Honestly I'm thinking I should just replace it for peace of mind and the fact the line is already beat up, but figured I'd ask and maybe someone can enlighten me. Breaking $90 fly line is painful.

BTW The line is the clear floating cortland liquid crystal 7 wt.

Thanks


----------



## Gervais (Nov 28, 2016)

I tried it once and it didn’t work out well for me. You tie a square knot in it, then place a piece of clear shrink tubing over the knot and the 1/2” long tag ends. Then you use a lighter to carefully heat the shrink tubing and melt the outer lair of the fly line but not the core. Then roll it on a flat surface smoothing the joined line. Last step is to carelfully cut off the shrink tubing which is not easy. I don’t know if this would even work with mono core but that’s all I could find on it in the past


----------



## nehlz (Aug 26, 2016)

Thanks Gervais - I was thinking if it was mono core you could strip back the outer layer (like stripping electrical wires) and blood knot the mono together, and doing the same clear heat shrink over that. Not sure if anyone has tried that. Stripping off the outer layer would keep the knot profile down and the heat shrink would act as the new outer layer.


----------



## SkiffsDoWha (Dec 23, 2016)

That sucks. I had a similar issue with my cat...pulled off the LQ Guide to clean it, turned my back for a moment and next thing I knew I had 15’ bitten off the back of the running line. I looked it over and said f-it I’m just reattaching the backing and moving on. Had it been much farther up I would have looked into stripping to the core/welding/using braided mono to splice. These lines are a little tricky to fix.


----------



## nehlz (Aug 26, 2016)

SkiffsDoWha said:


> That sucks. I had a similar issue with my cat...pulled off the LQ Guide to clean it, turned my back for a moment and next thing I knew I had 15’ bitten off the back of the running line. I looked it over and said f-it I’m just reattaching the backing and moving on. Had it been much farther up I would have looked into stripping to the core/welding/using braided mono to splice. These lines are a little tricky to fix.

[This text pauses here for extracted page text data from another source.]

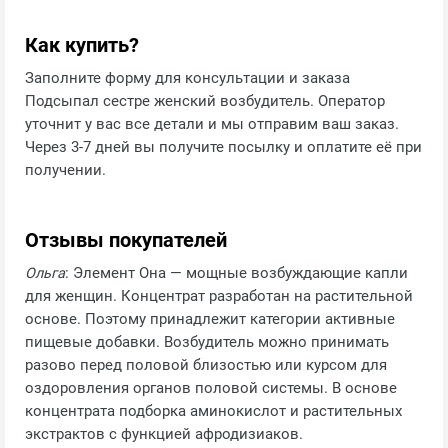
Как купить?
Заполните форму для консультации и заказа
Подсыпал сестре женский возбудитель. Оператор
уточнит у вас все детали и мы отправим ваш заказ.
Через 3-7 дней вы получите посылку и оплатите её при
получении.
Отзывы покупателей
Ольга
: Элемент Она — мощные возбуждающие капли
для женщин. Концентрат разработан на растительной
основе. Поэтому принадлежит категории активные
пищевые добавки. Возбудитель можно принимать
разово перед половой близостью или курсом для
оздоровления органов половой системы. В основе
концентрата подборка аминокислот и растительных
экстрактов с функцией афродизиаков.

Oh wow the cat's teeth sheared it clean off? That really sucks - my cats steal all of my natural tying materials. They love to tear up the deer hair haha.


----------



## Gervais (Nov 28, 2016)

nehlz said:


> Thanks Gervais - I was thinking if it was mono core you could strip back the outer layer (like stripping electrical wires) and blood knot the mono together, and doing the same clear heat shrink over that. Not sure if anyone has tried that. Stripping off the outer layer would keep the knot profile down and the heat shrink would act as the new outer layer.

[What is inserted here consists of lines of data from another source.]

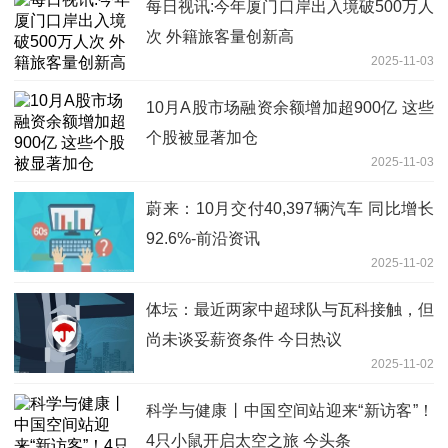
每日视讯:今年厦门口岸出入境破500万人
次 外籍旅客量创新高
2025-11-03
10月A股市场融资余额增加超900亿 这些
个股被显著加仓
2025-11-03
蔚来：10月交付40,397辆汽车 同比增长
92.6%-前沿资讯
2025-11-02
体坛：最近两家中超球队与瓦科接触，但
尚未谈妥薪资条件 今日热议
2025-11-02
科学与健康丨中国空间站迎来“新访客”！
4只小鼠开启太空之旅 今头条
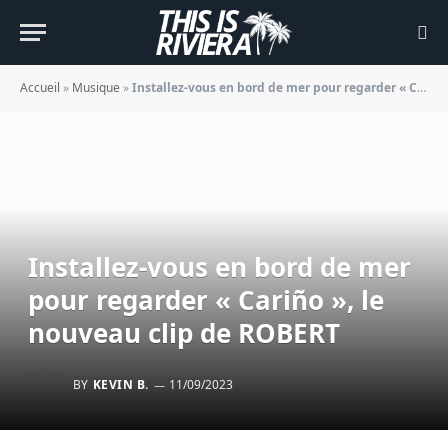
Accueil
»
Musique
»
Installez-vous en bord de mer pour regarder « Cariño », le nouveau clip de ROBERT
Installez-vous en bord de mer
pour regarder « Cariño », le
nouveau clip de ROBERT
BY
KEVIN B.
11/09/2023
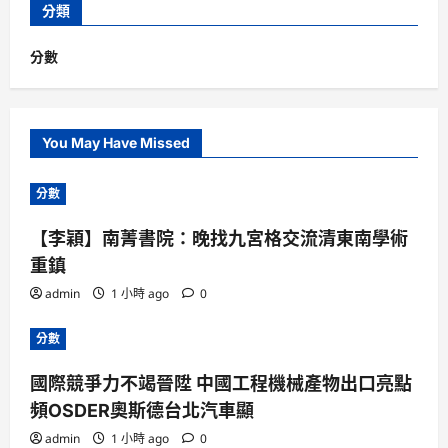
分類
分數
You May Have Missed
分數
【李穎】南菁書院：晚找九宮格交流清東南學術
重鎮
admin
1 小時 ago
0
分數
國際競爭力不竭晉陞 中國工程機械產物出口亮點
頻OSDER奧斯德台北汽車顯
admin
1 小時 ago
0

Just keep in mind however you join it back together it’s probably only going to be 50% as strong at best with the type of knot you would need to use. Also, if it’s not really smooth it could catch a guide when fighting a fish and you could have bigger problems.


----------



## trekker (Sep 19, 2015)

Fold it over itself to make a loop. Use tying thread. Wrap tight. Add fleximent (or similar). Wrap some more. Add fleximent. Let dry.


----------



## Backwater (Dec 14, 2014)

Where in the running line is it. In other words, how far from you fly line tip (in front of the head) is it. What line did you say it is?


----------



## TheAdamsProject (Oct 29, 2007)

Cortland makes braided hollow mono just like those hollow core loops you can nail knot onto your line. It would create a chinese finger trap type of sleeve. I would cut a piece of the braided mono in about a 8" piece, run each piece of line 4" inside and nail knot each side a few times and since it is in your running line you should be ok. If it was in the head to would probably hinge on you pretty bad. I would give it a shot. https://www.cortlandline.com/collections/fly-line-extensions/products/braided-mono


----------



## ZaneD (Feb 28, 2017)

Let us know the results if you attempt the splice. Personally I would scrap the line and replace it, IMO we spend too much time and money on fishing to skimp on fly line. Use it to make croakies for your glasses or a braided lanyard for nippers


----------



## jimsmicro (Oct 29, 2013)

I like the shrink wrap idea but I wouldn't melt the outer casing of the fly line personally. I also wouldn't tie a square knot, maybe a uni to uni using a low amount of wraps since the line is such large diameter. Then I'd slide the shrink wrap over that and gently heat it being careful NOT to melt the fly line.


----------



## Finn Maccumhail (Apr 9, 2010)

I'd junk the line and get new but if you're absolutely committed the only way I can see that would result in the line still being smooth and functional would be to use a length of hollow core (Hollow Ace, etc), use the splicing tool to open it up on one end and feed the fly line into it, then cinch down with a nail knot and coat with zap-a-gap or the like. Then repeat with the other end of the fly line on the other end of the hollow core. And make sure to get the ends of the fly line as close to each other as possible so there's very little gap.


----------



## ZaneD (Feb 28, 2017)

ZaneD said:


> Let us know the results if you attempt the splice. Personally I would scrap the line and replace it, IMO we spend too much time and money on fishing to skimp on fly line. Use it to make croakies for your glasses or a braided lanyard for nippers


I would also add that IF I were to try a fly line splice, I would use a 4'-5' piece of 130# hollow core braid "finger trap" style with glue and whip finish on each end. Very similar to how you would splice a top shot or wind-on leader onto an offshore setup.


----------



## Finn Maccumhail (Apr 9, 2010)

ZaneD said:


> I would also add that IF I were to try a fly line splice, I would use a 4'-5' piece of 130# hollow core braid "finger trap" style with glue and whip finish on each end. Very similar to how you would splice a top shot or wind-on leader onto an offshore setup.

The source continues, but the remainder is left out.